Aim of the task: An exact copy of every entry below is needed.

-- Opening Marker --

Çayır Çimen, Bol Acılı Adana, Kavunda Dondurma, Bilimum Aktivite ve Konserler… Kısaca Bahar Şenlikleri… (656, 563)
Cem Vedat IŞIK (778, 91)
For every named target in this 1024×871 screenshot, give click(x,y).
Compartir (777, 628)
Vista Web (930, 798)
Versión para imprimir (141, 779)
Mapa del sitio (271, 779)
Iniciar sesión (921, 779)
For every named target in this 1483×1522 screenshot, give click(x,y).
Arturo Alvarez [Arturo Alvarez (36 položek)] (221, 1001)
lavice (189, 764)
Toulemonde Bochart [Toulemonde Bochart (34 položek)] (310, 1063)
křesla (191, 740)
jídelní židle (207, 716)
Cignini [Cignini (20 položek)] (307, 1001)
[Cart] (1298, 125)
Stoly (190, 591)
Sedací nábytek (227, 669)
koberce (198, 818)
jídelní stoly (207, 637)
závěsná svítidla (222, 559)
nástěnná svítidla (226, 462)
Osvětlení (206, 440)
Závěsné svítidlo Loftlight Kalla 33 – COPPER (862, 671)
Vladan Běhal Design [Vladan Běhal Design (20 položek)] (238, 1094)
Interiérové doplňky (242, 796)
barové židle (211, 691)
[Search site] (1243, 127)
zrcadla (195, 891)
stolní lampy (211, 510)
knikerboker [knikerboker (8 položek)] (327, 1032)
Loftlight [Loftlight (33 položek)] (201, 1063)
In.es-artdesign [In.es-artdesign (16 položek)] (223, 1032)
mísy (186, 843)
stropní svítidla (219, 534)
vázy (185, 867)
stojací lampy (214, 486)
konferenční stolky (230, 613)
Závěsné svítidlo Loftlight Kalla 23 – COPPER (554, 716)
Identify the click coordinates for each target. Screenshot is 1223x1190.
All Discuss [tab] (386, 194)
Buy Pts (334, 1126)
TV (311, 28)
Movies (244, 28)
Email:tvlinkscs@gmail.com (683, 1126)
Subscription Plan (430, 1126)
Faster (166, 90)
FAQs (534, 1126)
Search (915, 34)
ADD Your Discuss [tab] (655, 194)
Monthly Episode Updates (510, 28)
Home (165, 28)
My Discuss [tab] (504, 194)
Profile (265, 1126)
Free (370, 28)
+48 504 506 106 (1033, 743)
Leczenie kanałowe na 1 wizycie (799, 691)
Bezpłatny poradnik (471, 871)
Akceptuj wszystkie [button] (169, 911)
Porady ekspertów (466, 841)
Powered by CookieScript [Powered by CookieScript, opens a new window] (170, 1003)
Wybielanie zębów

-- Closing Marker --

Written response:
Çayır Çimen, Bol Acılı Adana, Kavunda Dondurma, Bilimum Aktivite ve Konserler… Kısaca Bahar Şenlikleri… (656, 563)
Cem Vedat IŞIK (778, 91)
For every named target in this 1024×871 screenshot, give click(x,y).
Compartir (777, 628)
Vista Web (930, 798)
Versión para imprimir (141, 779)
Mapa del sitio (271, 779)
Iniciar sesión (921, 779)
For every named target in this 1483×1522 screenshot, give click(x,y).
Arturo Alvarez [Arturo Alvarez (36 položek)] (221, 1001)
lavice (189, 764)
Toulemonde Bochart [Toulemonde Bochart (34 položek)] (310, 1063)
křesla (191, 740)
jídelní židle (207, 716)
Cignini [Cignini (20 položek)] (307, 1001)
[Cart] (1298, 125)
Stoly (190, 591)
Sedací nábytek (227, 669)
koberce (198, 818)
jídelní stoly (207, 637)
závěsná svítidla (222, 559)
nástěnná svítidla (226, 462)
Osvětlení (206, 440)
Závěsné svítidlo Loftlight Kalla 33 – COPPER (862, 671)
Vladan Běhal Design [Vladan Běhal Design (20 položek)] (238, 1094)
Interiérové doplňky (242, 796)
barové židle (211, 691)
[Search site] (1243, 127)
zrcadla (195, 891)
stolní lampy (211, 510)
knikerboker [knikerboker (8 položek)] (327, 1032)
Loftlight [Loftlight (33 položek)] (201, 1063)
In.es-artdesign [In.es-artdesign (16 položek)] (223, 1032)
mísy (186, 843)
stropní svítidla (219, 534)
vázy (185, 867)
stojací lampy (214, 486)
konferenční stolky (230, 613)
Závěsné svítidlo Loftlight Kalla 23 – COPPER (554, 716)
Identify the click coordinates for each target. Screenshot is 1223x1190.
All Discuss [tab] (386, 194)
Buy Pts (334, 1126)
TV (311, 28)
Movies (244, 28)
Email:tvlinkscs@gmail.com (683, 1126)
Subscription Plan (430, 1126)
Faster (166, 90)
FAQs (534, 1126)
Search (915, 34)
ADD Your Discuss [tab] (655, 194)
Monthly Episode Updates (510, 28)
Home (165, 28)
My Discuss [tab] (504, 194)
Profile (265, 1126)
Free (370, 28)
+48 504 506 106 (1033, 743)
Leczenie kanałowe na 1 wizycie (799, 691)
Bezpłatny poradnik (471, 871)
Akceptuj wszystkie [button] (169, 911)
Porady ekspertów (466, 841)
Powered by CookieScript [Powered by CookieScript, opens a new window] (170, 1003)
Wybielanie zębów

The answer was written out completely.